Longitudinal analysis in public datasets

For longitudinal analysis of the eight genes in the public datasets, we used the seven datasets that reported day post-fever onset at the sample level (GSE13052, GSE17924, GSE18090, GSE25001, GSE38246, GSE43777_GPL201, GSE43777_GPL570). We used a total of 539 samples (342 from non-severe patients, 197 from SD progressors), including those from multi-cohort analysis and additional longitudinal samples. We calculated and analyzed standardized expression values for the eight genes across all seven datasets over the disease course (see Additional file 1: Supplementary methods). We performed smoothing using local weighted regression (LOESS) [36].

Model generation

Data pre-processing

We combined the public datasets and generated a reduced gene expression matrix consisting of the 25 DEGs from multi-cohort analysis and the prior SD-associated 20-gene set [24] (43 unique genes in total). We excluded two genes that were missing from five datasets, and two datasets (GSE43777_GPL201 and GSE40628) that were missing over a third of the genes. We imputed the remaining missing values using missForest [37] and adjusted for batch effects using ComBat [38].

Linear models

We built two linear models based on the eight genes to classify non-severe patients and SD progressors. The first model used the difference-of-geometric-means score, computed as described above. The second was a logistic regression model with the eight genes as predictors.

Age-dependent performance

Most public datasets did not include sample-level age information. We therefore compared model performance in datasets that profiled different age groups (four datasets profiled children only, three profiled adults only, and four profiled both children and adults).

XGBoost model

We trained an XGBoost gradient-boosted tree model [39] using only the eight genes as features. We held out one dataset (GSE100299) from hyperparameter tuning to check for overfitting in silico prior to testing the model in an independent, prospective cohort from Colombia (see below). On the remaining eight datasets consisting of 300 samples (146 severe, 154 non-severe), we performed XGBoost hyperparameter tuning using Caret [40] with leave-one-dataset-out cross-validation, which is shown to be less biased than k-fold cross-validation [41]. We “locked” the model using the set of parameters that maximized AUC in cross-validation and in the held-out dataset. The final locked model had the following parameters and hyperparameters: nrounds = 40, max_depth = 2, min_child_weight = 4, subsample = 0.9, colsample_bytree = 0.5, eta = 0.2, gamma = 0.9, nthread = 1, and scale_pos_weight = 1.5. We assessed feature importance using the “gain” metric as calculated by XGBoost, which represents the relative contribution of each of the eight genes to model accuracy.

Model performance metrics

Summary ROC curves

The summary ROC curve represents a weighted average of multiple independent ROC curves and was calculated as follows. True positive rate (TPR) values for each curve were approximated using linear interpolation, and the summary ROC curve was calculated using the mean of the TPR values for each curve, weighted based on sample size. A weighted standard deviation was also calculated for each TPR and is depicted by the shaded gray area around the summary ROC curve. The area under the summary ROC curve (summary AUC) was calculated using the trapezoid rule. Finally, the 95% confidence interval (CI) for the summary AUC was calculated using the pooled standard error of the individual AUCs.

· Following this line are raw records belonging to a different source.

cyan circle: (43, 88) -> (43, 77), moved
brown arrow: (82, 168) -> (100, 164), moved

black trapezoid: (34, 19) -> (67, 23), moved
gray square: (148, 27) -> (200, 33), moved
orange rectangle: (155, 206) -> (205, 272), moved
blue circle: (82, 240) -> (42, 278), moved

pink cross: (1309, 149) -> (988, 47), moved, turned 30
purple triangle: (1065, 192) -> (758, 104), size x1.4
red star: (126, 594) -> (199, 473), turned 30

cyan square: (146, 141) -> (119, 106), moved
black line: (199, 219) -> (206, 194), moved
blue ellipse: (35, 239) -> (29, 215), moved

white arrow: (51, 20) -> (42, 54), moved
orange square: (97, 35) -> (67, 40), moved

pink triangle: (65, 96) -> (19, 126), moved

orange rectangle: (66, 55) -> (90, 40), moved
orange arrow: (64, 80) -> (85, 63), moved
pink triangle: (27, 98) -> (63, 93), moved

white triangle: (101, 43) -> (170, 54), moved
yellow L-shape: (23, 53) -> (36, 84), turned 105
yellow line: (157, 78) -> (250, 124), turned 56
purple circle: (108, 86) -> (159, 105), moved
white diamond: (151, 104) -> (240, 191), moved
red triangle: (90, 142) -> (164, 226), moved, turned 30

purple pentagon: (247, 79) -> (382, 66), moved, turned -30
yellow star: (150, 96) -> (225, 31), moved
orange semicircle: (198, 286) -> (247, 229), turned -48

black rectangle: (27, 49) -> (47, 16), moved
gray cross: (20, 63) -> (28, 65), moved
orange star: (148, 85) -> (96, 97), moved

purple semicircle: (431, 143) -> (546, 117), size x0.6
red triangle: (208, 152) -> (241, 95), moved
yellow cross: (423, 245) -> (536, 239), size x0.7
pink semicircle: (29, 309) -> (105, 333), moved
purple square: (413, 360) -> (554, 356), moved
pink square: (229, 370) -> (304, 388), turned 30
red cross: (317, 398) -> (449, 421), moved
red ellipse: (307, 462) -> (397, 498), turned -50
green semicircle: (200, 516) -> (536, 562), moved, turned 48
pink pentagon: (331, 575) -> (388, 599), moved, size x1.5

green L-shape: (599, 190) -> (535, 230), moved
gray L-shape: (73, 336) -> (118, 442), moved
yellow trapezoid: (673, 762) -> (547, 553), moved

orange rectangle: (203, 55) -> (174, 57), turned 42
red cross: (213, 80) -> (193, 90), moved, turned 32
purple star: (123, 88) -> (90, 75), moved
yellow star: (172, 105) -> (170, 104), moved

Number needed to predict (NNP)

NNP, like number needed to treat (NNT), is a metric of diagnostic or prognostic accuracy that provides a more intuitive benchmark for clinicians than other measures of accuracy [42-44]. Here, NNP is defined as the number of dengue patients who need to be examined in order to accurately predict that one patient will progress to SD. NNP is equal to the inverse of the predictive summary index (PSI), or 1/(PPV + NPV – 1).

CIs for performance metrics

We computed 95% CIs for individual AUCs using the DeLong method as implemented in the pROC package in R [45, 46]. We computed 95% CIs for sensitivity, specificity, positive predictive value (PPV), negative predictive value (NPV), and NNP using stratified bootstrapping, with the proportion of SD cases held constant across all 10,000 bootstrap samples. We used the same cut-off point for 8-gene model predicted probabilities across all bootstrap samples, set at the Youden threshold of the original dataset. For likelihood ratios, we used the alternative bootstrapping approach described in Marill et al. to obtain appropriate CIs when sample sensitivity was 100% [47].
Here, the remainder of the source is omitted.